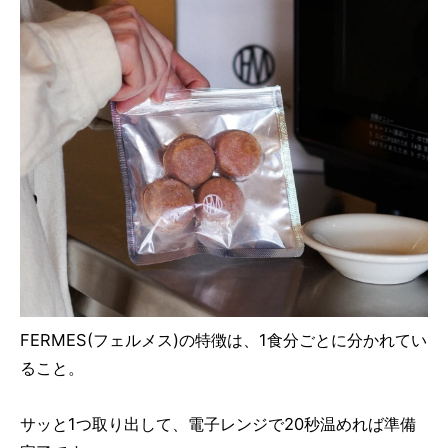
FERMES(フェルメス)の特徴は、1食分ごとに分かれてい
ること。
サッと1つ取り出して、電子レンジで20秒温めれば準備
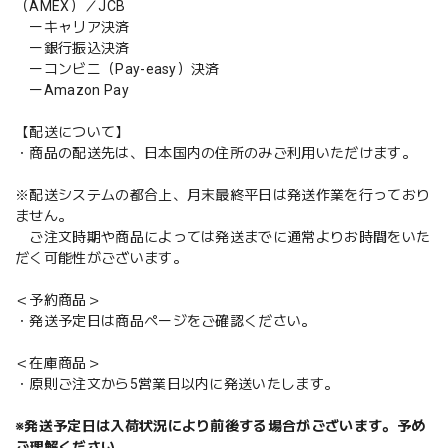
（AMEX）／JCB
ーキャリア決済
ー銀行振込決済
ーコンビニ（Pay-easy）決済
ーAmazon Pay
【配送について】
・商品の配送先は、日本国内の住所のみご利用いただけます。
※配送システムの都合上、月末最終平日は発送作業を行っており
ません。
ご注文時期や商品によっては発送までに通常よりお時間をいた
だく可能性がございます。
＜予約商品＞
・発送予定日は商品ページをご確認ください。
＜在庫商品＞
・原則ご注文から5営業日以内に発送いたします。
※発送予定日は入荷状況により前後する場合がございます。予め
ご理解ください。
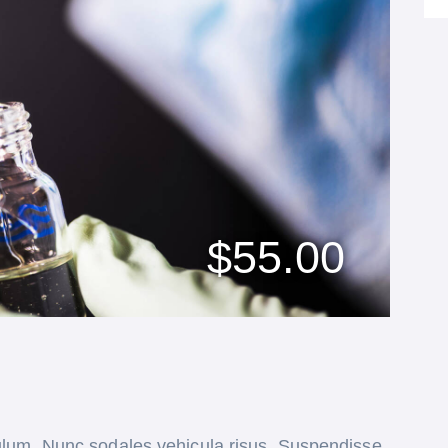
$55.00
bulum. Nunc sodales vehicula risus. Suspendisse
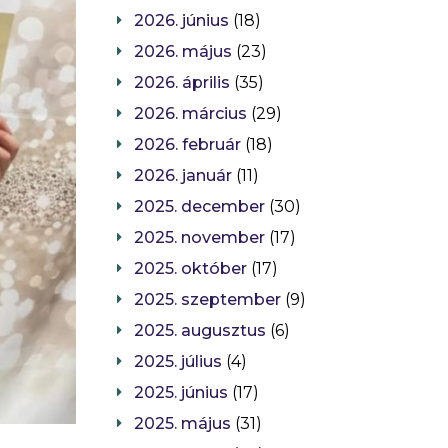
2026. június
(18)
2026. május
(23)
2026. április
(35)
2026. március
(29)
2026. február
(18)
2026. január
(11)
2025. december
(30)
2025. november
(17)
2025. október
(17)
2025. szeptember
(9)
2025. augusztus
(6)
2025. július
(4)
2025. június
(17)
2025. május
(31)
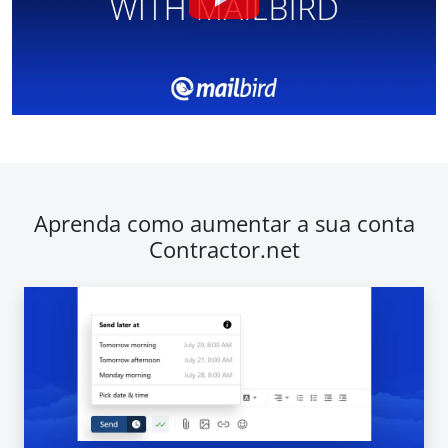
Aprenda como aumentar a sua conta
Contractor.net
■ ■ ■ ■
» WHAT YOU ARE ASKED TO DO:
Write out nothing but the lines from the one with "2025. október" through the last line of the entries, exactly as they stand; pictures are not part of the copy.

» ANSWER TO THIS PROBLEM:
2025. október
(17)
2025. szeptember
(9)
2025. augusztus
(6)
2025. július
(4)
2025. június
(17)
2025. május
(31)
Aprenda como aumentar a sua conta
Contractor.net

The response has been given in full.